I was sent this video link from a friend, but thought you all would enjoy. I personally don't use or like veneers, but the process of creating a veneer from a burled log always puzzled and interested me.

Reactions: Like 2


----------



## Graybeard (Nov 4, 2013)

That was interesting. I wonder what kind of cutters they use. A saw blade or knife? Lots of moisture to keep it from splitting I suppose?

Graybeard


----------



## Theburlbroker (Nov 4, 2013)

That was pretty awesome! Always kind of wondered myself. Thanks for the info!


----------



## BarbS (Nov 4, 2013)

That was good to watch. Thanks! Some machine....


----------



## BurlsorBust (Nov 4, 2013)

Graybeard said:


> That was interesting. I wonder what kind of cutters they use. A saw blade or knife? Lots of moisture to keep it from splitting I suppose?
> 
> Graybeard



I really have no idea, I have heard a long knife type blade is typically used to cut high quality veneers. I would agree the steam probably helps with reducing splitting and allows the wood to flex a little and get cleaner cuts. Again, only speculation. I find it so fascinating how few people really know about this process, yet veneers are used in damn near everything nowadays... Oh well, a mystery I will not tackle today.


----------



## HomeBody (Nov 5, 2013)

What kind of wood were they turning? It looked like that log was half burned up. There's a video on you tube showing a Chinese veneer cutter operating that makes the one above look primitive. I'll look for it. Gary


----------



## justturnin (Nov 7, 2013)

I was not very impressed at first while they were turning that little branch......... that is until that man walked right up to it. Thats a big piece. It was falling like sliced ham in the back. Guess they better work fast to get it laid out before it dries back out.

Reactions: Like 2


----------



## Mike1950 (Nov 7, 2013)

I bet some of the turners here watch this and think "WOW I could really make some chips with THAT!!!!!!!!!"

Reactions: Like 2


----------



## West River WoodWorks (Nov 10, 2013)

Most logs are put into large vats of boiling water to soften the wood so it makes it easier to slice.
After boiling it was mounted to a rotary slicer with one large knife. The knives are extremely expensive and that is why they x-ray all veneer logs before they put them up to be cut.
This veneer mill is still on the small side, the big ones are really awesome.


----------



## BurlsorBust (Nov 10, 2013)

West River WoodWorks said:


> Most logs are put into large vats of boiling water to soften the wood so it makes it easier to slice.
> After boiling it was mounted to a rotary slicer with one large knife. The knives are extremely expensive and that is why they x-ray all veneer logs before they put them up to be cut.
> This veneer mill is still on the small side, the big ones are really awesome.



Good information, now you're really got me curious to see some of the bigger rigs!

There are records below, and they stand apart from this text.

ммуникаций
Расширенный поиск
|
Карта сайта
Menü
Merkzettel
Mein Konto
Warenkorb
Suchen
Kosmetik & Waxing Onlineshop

So they boil it first huh, makes sense, but again, I would have never guessed that. Thanks for sharing.


----------



## HomeBody (Nov 11, 2013)

Here's the one I was thinking of. Cool machine. Gary


----------



## gvwp (Nov 16, 2013)

I got the chance to go through Indianapolis Veneer back when we got the Tineo logs. Its was absolutely fascinating. They use three different types of machines up there. The dryer was amazing. They can handle some gigantic logs up there as well. I wish I had taken pictures when I was there. I was amazed at how lax they were in the factory. They would invite you right up to the machine running these huge logs held on the machine by air suction alone. The concrete under your feet would shake every time the log came around and hit the knife. I didn't really feel comfortable being that close to all that force but nobody seemed to be too concerned about it.


----------